This is the report on a OpenMP/MPI hybrid parallelization project that I did during my internship at Sun more than 10 years ago. The report is "as-is".
Parallelize a representative scientific computing code using OpenMP/MPI.
Introduction
This project was carried out as a part of my 3 month internship at Sun Microsystems during the summer of 1999. The major objective of the project was to parallelize a representative scientific computing code using OpenMP/MPI. The major objective includes- Parallelize a representative scientific computing code using OpenMP
- Parallelize a representative scientific computing code using MPI
- Parallelize a representative scientific computing code using a hybrid MPI/OpenMP model
- Evaluate the different approaches from the standpoints of ease of implementation, functionality and performance on UltraSparc/Solaris SMP systems
The representative scientific application that was chosen is a public-domain code form the University of Maryland in the field of semiconductor device simulation. This code is a f77 program around 7K
in size. The code solves the Boltzmann Transport Equations using a combination of Spherical Harmonic expansions and finite-volume discretization. Two electron energy bands (lower: 12, upper: 34) are modeled and the Gummel-Scharfetter block iteration method is used to decouple the partial differential equations. The decoupled transport equations (which after discretization reduce to solving a 3-d problem: 2d in space and 1d in energy) are solved iteratively using the LSOR method. The computation domain is Cartesian in space and curvilinear in energy, which adds to the computational complexity in terms of slowing down the convergence.
The basic structure of the program can be described by the following figure
Figure 1: Gummel loop figureEach Band can then be solved iteratively using any of the SOR techniques.
Figure 2: solveC.f structure
Profiling the program
The program was profiled using the tools provided in Workshop 5.0. the results were as expected. the majority of the time was spent in solving the bands and the LSOR routines. Thus to successfullyparallelize the code, we have to parallelize the LSOR routines and possibly the Gummel loop.
Analysis of the program showed us that there are two levels of parallelism present in this program. Band Level and Task Level. Since multiple bands are being solved, a natural way to parallelize the program is to solve the bands in parallel.
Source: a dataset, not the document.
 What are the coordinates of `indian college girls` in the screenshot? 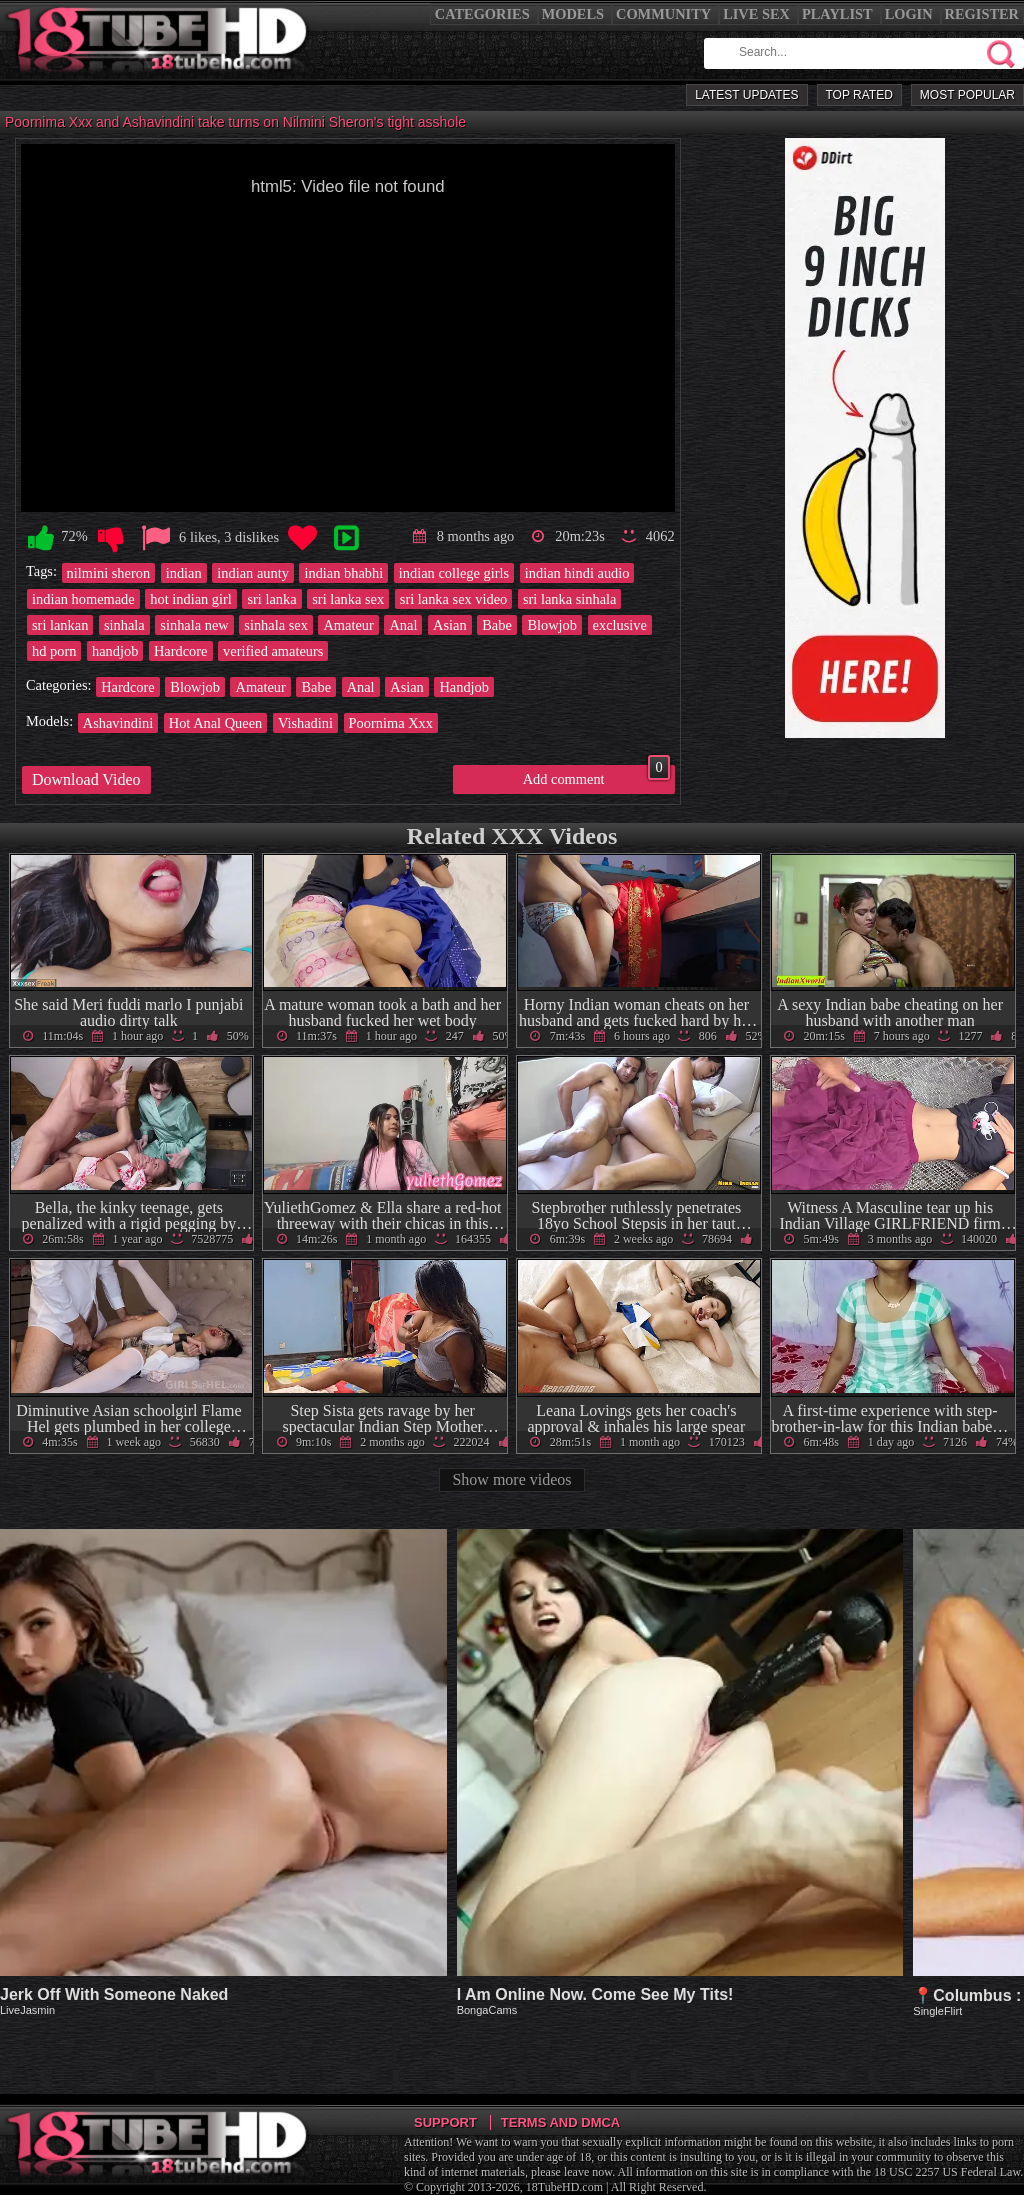 It's located at (454, 573).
This is complicated by the presence of data dependencies between the two bands. The data dependencies between the bands can be represented by the following
equations. In the serial case, Band 12 is solved and then Band 34 is solved. This is stated as follows
Eqn #1 C12(i) uses C12(i-1) and C34(i-1) C34(i) uses C12(i) and C34(i-1)
When we applied band parallelization, we effectively changed the above dependence to
Egn #2 C12(i) uses C12(i-1) and C34(i-1) C34(i) uses C12(i-1) and C34(i-1)
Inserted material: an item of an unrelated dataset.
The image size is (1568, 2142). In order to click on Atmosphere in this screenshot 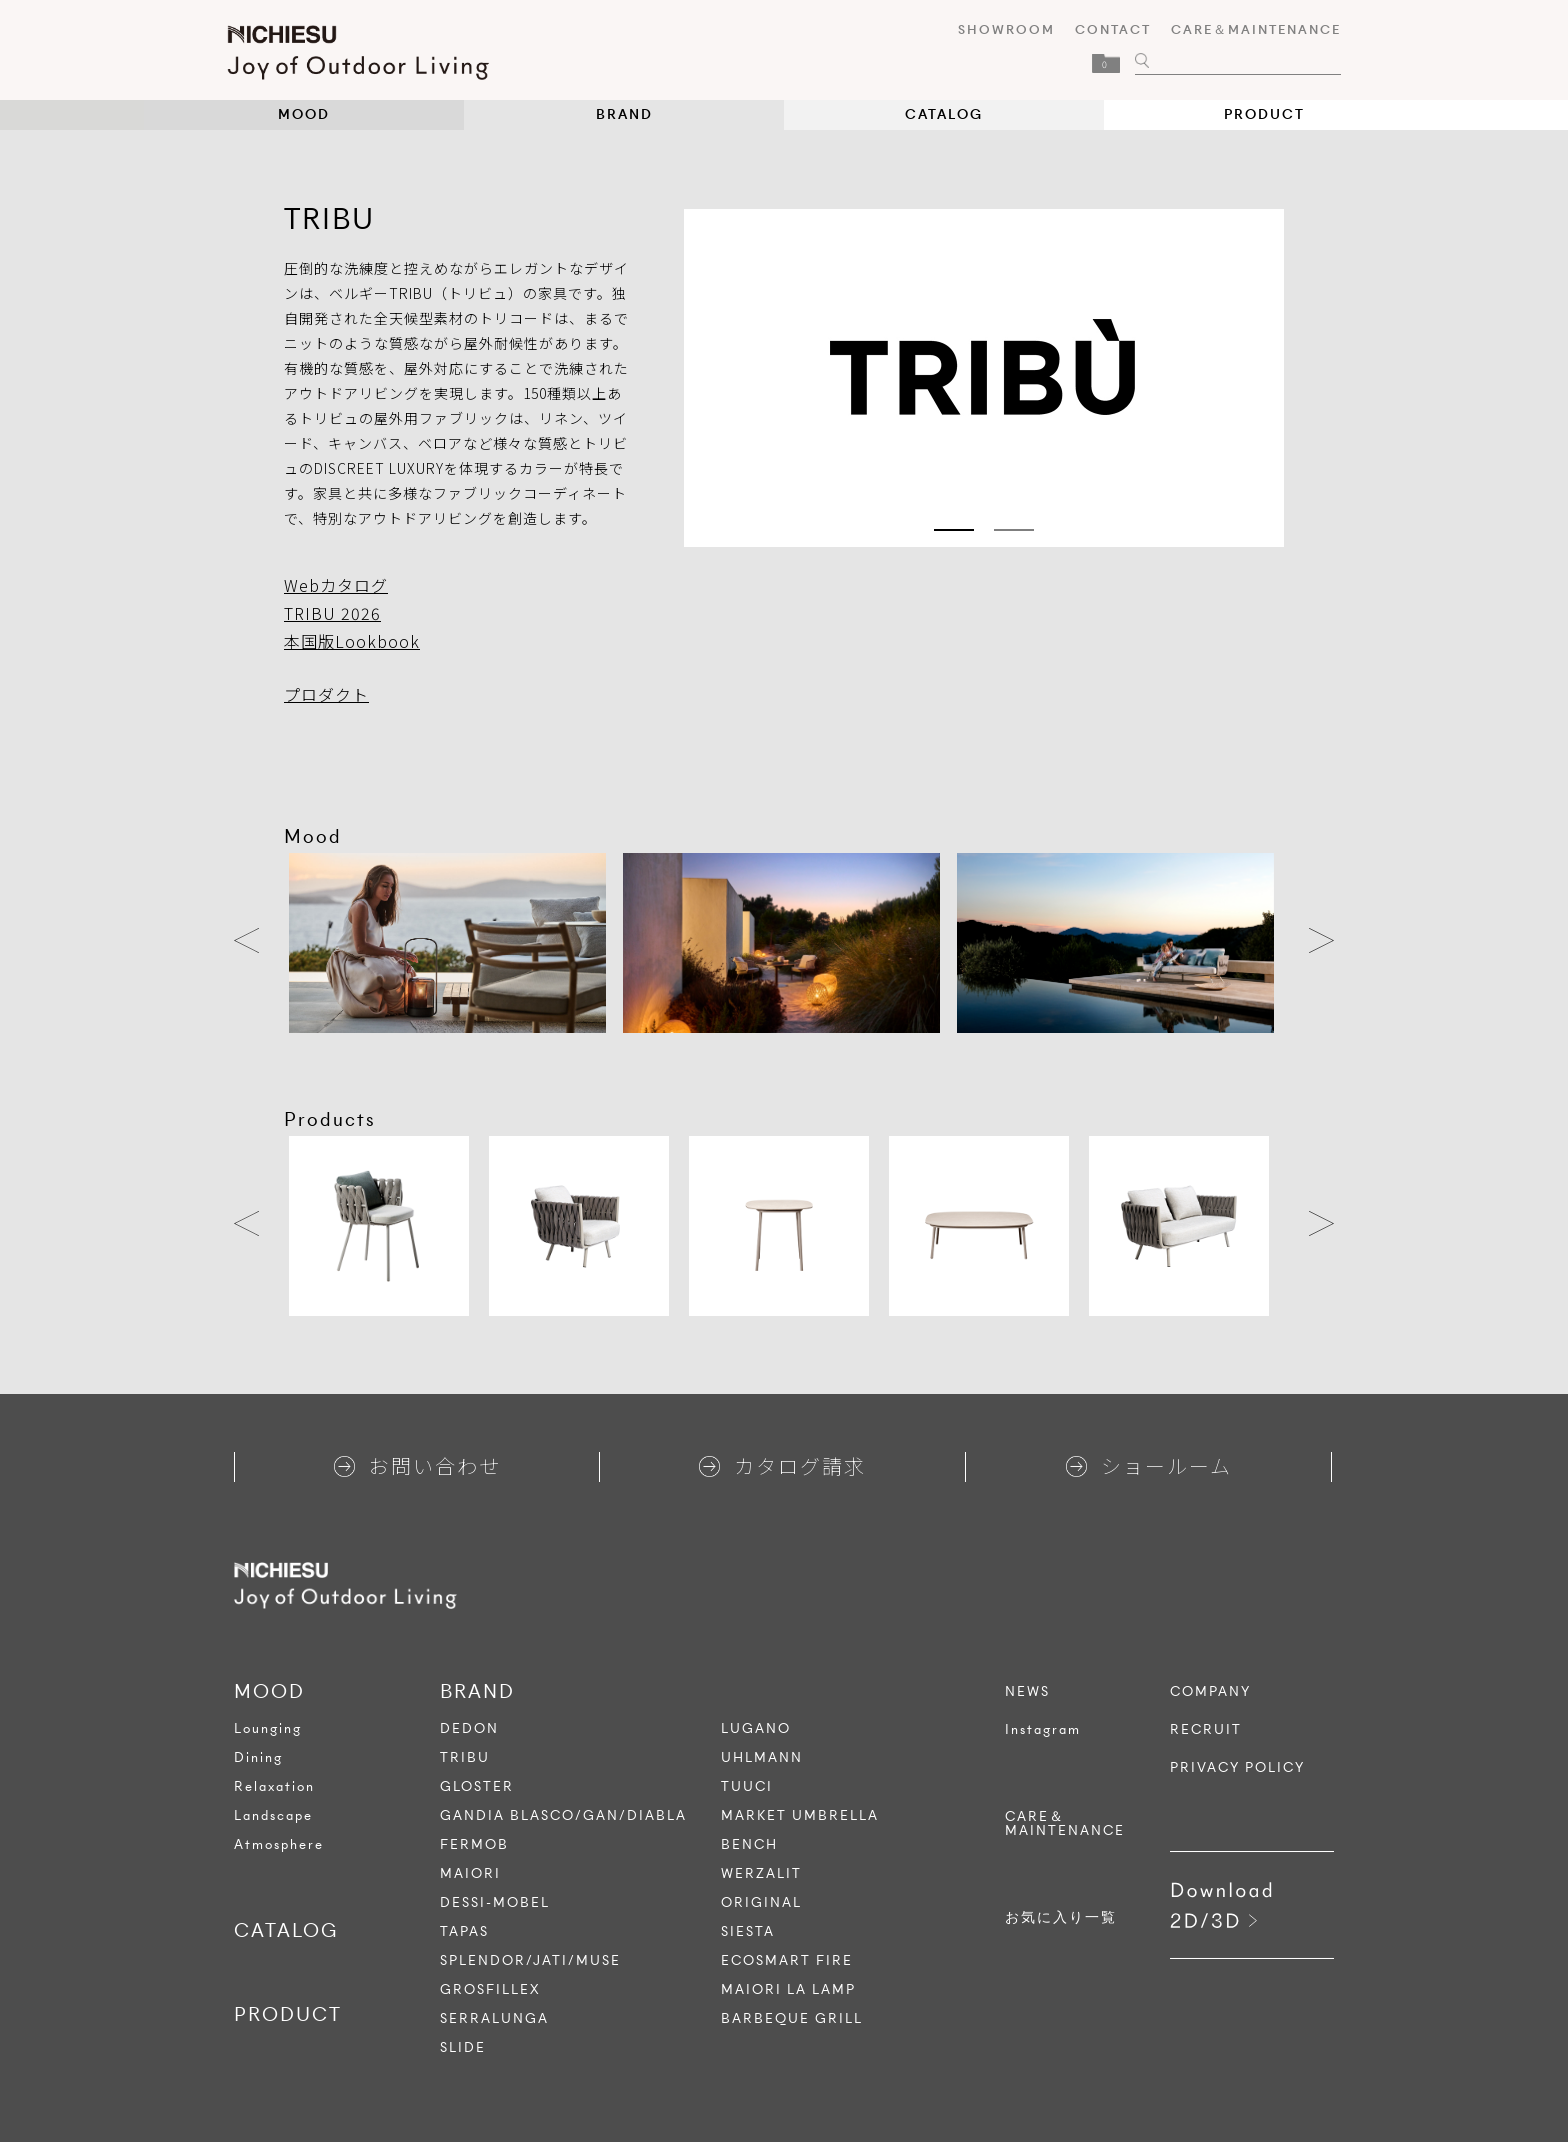 , I will do `click(279, 1844)`.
This lead to an increase in the number of iterations for convergence. Serial case -- 22 iterations for the normal data set. Parallel case -- 38 iterations for the normal data set
The increase in iterations can be attributed to (as explained by Surinder) inter-band scattering (scattering from band 12 to 34, and vice versa). Each band uses the C() from the other band. This is a large scattering, and has a strong effect on the solution. So to make the solution converge faster, it needs the best values that it can get (latest Gummel).
In the OpenMP version, if we parallelize the bands and synchronize them at the end of Gummel only, then it is possible to replicate the behavior of the serial case. In this case band 34 C34(i) uses some values in between C12(i) and C12(i-1). This leads to convergence in fewer number of iterations. This was successfully replicated over the three data sets.
To simplify our analysis, we modified the serial program to use Eqn 2 instead of Eqn 1. All the numbers presented in this report is with respect to the modified serial version. The timings for the serial version are shown below in table 1.
Data Set | LSOR | JSOR | HSOR |
---|---|---|---|
Sparse | 1.30 | 4.14 | 3.26 |
Normal | 32.30 | 115 | |
Dense | 164.5 | 667 |
Band parallelism using OpenMP is pretty easy. We used the sections
pragma to parallelize the Gummel loop. Each call to solve the bands
was enclosed in a sections pragma. The threads that are executing the
sections are synchronized in each Gummel loop and after
initialization of matrix in solveC.f. An important thing to be
mentioned is that the procedure that solves the bands has lots of
local variables that are allocated on the stack. The stack usage by
the routine is approximately 55MB (found out by running assureview).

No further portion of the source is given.